--- MATERIAL FOR THIS EXERCISE ---

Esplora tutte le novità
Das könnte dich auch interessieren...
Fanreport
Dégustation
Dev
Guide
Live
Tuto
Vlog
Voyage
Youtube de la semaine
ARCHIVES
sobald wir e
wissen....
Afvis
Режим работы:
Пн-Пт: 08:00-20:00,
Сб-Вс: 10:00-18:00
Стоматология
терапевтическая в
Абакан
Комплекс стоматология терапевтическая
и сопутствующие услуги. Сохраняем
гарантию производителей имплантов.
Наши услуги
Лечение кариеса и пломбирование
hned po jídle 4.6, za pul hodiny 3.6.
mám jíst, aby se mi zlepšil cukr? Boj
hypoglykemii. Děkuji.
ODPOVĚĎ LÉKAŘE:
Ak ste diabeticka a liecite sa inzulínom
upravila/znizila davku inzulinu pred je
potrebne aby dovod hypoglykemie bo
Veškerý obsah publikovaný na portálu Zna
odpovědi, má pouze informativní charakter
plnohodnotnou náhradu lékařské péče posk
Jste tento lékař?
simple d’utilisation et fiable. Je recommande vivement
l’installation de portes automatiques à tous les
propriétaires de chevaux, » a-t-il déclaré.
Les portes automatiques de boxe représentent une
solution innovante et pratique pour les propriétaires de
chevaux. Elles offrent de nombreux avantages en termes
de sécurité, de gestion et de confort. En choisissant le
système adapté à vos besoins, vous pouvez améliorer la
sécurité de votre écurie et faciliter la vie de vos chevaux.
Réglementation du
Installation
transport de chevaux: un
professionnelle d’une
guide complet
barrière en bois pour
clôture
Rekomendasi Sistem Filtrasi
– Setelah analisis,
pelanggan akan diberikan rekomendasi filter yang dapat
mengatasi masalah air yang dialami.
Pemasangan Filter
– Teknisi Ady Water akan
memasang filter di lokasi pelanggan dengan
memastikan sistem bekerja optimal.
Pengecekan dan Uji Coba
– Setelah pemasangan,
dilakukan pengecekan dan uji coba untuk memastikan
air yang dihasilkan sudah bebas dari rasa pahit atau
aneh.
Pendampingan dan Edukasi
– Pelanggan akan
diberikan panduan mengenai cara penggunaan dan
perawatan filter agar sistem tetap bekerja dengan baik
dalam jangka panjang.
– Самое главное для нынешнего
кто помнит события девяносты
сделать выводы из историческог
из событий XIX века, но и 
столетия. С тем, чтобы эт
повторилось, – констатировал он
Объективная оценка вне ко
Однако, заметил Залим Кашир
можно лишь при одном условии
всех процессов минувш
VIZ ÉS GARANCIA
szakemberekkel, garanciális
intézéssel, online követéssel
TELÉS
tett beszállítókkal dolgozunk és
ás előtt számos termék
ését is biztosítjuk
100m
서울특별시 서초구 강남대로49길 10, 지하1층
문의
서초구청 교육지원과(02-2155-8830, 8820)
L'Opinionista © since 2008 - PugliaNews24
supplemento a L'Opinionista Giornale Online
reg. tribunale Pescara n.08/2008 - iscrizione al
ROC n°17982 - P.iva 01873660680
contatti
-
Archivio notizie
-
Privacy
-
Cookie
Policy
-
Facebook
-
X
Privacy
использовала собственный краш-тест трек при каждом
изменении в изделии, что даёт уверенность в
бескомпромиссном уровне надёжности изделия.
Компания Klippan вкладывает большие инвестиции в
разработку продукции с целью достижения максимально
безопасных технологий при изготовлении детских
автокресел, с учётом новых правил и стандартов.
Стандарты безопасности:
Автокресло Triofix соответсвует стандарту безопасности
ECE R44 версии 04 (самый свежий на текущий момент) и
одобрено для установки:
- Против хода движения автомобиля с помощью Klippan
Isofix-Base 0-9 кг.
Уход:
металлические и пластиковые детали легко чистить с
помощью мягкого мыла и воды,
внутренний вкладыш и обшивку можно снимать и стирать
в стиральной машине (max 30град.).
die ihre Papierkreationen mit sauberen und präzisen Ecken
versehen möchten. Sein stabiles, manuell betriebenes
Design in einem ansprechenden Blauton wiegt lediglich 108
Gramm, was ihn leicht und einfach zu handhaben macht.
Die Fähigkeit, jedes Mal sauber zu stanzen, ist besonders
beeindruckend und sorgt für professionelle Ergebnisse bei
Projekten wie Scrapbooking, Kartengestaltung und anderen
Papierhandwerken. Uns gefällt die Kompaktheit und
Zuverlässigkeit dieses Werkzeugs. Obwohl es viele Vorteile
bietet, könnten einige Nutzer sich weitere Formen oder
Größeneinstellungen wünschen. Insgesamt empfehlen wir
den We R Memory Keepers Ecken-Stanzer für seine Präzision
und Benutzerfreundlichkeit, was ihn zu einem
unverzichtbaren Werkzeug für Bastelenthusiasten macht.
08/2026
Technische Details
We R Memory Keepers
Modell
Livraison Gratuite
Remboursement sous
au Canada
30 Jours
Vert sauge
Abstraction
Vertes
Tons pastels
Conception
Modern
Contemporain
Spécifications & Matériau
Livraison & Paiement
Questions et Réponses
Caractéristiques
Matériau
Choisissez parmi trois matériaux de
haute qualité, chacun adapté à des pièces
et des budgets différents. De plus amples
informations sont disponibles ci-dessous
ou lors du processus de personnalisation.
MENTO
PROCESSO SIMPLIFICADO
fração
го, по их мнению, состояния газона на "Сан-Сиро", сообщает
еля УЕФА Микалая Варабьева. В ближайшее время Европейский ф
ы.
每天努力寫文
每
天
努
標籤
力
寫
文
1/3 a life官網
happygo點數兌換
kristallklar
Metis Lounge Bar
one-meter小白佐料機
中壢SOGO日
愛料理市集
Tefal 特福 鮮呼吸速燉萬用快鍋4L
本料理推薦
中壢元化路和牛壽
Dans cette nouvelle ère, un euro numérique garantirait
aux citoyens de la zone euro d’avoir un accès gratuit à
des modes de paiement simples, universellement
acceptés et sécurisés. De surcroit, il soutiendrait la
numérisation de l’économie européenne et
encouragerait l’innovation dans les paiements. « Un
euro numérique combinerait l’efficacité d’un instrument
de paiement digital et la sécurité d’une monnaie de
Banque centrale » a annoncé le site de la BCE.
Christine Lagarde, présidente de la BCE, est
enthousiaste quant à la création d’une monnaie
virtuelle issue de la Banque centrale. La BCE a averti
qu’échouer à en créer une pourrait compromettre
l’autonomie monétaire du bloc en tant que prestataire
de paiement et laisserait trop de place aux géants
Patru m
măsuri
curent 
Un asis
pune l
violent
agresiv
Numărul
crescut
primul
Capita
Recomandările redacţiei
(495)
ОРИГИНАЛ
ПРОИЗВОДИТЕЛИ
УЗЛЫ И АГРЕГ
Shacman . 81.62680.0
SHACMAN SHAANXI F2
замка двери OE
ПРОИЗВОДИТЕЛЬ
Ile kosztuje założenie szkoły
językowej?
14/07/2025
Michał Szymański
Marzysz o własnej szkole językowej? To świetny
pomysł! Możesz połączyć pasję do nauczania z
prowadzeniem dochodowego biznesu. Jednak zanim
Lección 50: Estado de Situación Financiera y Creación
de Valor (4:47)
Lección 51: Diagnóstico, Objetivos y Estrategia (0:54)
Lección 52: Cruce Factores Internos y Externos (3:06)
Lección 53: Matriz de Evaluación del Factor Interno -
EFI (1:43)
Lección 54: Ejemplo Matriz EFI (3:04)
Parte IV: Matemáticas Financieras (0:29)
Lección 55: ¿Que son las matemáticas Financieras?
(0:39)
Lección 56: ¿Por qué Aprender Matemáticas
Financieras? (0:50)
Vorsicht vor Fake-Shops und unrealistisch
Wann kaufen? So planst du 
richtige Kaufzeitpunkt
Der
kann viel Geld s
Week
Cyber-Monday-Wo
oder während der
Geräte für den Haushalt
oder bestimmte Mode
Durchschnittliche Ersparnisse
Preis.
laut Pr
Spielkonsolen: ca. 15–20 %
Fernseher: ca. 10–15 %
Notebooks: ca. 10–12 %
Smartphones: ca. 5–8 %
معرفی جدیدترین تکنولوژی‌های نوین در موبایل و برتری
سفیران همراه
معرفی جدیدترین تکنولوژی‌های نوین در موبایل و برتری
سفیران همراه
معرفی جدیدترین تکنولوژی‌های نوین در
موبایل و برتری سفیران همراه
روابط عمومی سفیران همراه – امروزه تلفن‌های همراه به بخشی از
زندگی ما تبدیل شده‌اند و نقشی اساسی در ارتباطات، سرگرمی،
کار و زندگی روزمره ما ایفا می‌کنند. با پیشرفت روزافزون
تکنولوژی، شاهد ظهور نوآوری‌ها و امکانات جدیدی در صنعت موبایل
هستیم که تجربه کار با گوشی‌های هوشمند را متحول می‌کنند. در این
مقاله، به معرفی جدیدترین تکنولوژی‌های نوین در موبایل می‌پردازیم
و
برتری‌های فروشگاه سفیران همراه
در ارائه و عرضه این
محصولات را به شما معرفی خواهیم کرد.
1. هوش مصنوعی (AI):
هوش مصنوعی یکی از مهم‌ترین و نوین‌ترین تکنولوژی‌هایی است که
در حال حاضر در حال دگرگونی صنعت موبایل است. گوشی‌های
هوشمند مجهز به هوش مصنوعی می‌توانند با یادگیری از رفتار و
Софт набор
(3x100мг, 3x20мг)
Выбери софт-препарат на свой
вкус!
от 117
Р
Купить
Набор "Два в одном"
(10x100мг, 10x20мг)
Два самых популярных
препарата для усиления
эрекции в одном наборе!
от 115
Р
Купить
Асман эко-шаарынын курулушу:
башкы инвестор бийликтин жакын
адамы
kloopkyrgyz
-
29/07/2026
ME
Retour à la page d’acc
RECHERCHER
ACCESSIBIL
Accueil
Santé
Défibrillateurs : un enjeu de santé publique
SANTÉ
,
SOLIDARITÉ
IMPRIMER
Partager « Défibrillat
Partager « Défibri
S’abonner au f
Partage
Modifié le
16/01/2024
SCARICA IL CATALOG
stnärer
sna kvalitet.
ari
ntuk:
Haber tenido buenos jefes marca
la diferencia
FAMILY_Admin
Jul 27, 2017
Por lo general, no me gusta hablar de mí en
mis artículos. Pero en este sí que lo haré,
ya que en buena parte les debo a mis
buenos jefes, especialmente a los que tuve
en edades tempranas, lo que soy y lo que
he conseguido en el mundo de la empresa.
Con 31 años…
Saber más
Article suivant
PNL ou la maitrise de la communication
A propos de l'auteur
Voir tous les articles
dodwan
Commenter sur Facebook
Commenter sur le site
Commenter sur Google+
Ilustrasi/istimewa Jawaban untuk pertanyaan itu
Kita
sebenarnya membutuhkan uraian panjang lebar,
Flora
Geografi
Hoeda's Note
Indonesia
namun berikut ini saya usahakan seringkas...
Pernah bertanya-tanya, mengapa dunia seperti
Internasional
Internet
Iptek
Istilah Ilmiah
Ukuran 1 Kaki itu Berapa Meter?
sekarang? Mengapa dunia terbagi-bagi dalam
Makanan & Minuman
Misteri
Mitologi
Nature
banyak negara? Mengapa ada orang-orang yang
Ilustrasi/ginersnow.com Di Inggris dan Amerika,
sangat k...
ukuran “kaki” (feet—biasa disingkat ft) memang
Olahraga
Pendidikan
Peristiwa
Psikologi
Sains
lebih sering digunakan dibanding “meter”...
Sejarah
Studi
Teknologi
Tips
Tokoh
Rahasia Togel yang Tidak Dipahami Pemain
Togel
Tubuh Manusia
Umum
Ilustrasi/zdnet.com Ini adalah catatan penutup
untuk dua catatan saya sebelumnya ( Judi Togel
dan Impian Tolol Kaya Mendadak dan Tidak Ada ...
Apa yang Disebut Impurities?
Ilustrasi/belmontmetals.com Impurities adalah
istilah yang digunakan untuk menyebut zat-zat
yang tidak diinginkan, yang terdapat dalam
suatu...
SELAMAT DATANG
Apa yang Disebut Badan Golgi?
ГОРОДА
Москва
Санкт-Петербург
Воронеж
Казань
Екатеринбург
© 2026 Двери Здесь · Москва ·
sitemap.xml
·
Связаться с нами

---

▸ **TRY IT**: Your answer should consist of every line from the entries that holds "Ilustrasi".

▸ **WRITTEN SOLUTION**:
Ilustrasi/istimewa Jawaban untuk pertanyaan itu
Ilustrasi/ginersnow.com Di Inggris dan Amerika,
Ilustrasi/zdnet.com Ini adalah catatan penutup
Ilustrasi/belmontmetals.com Impurities adalah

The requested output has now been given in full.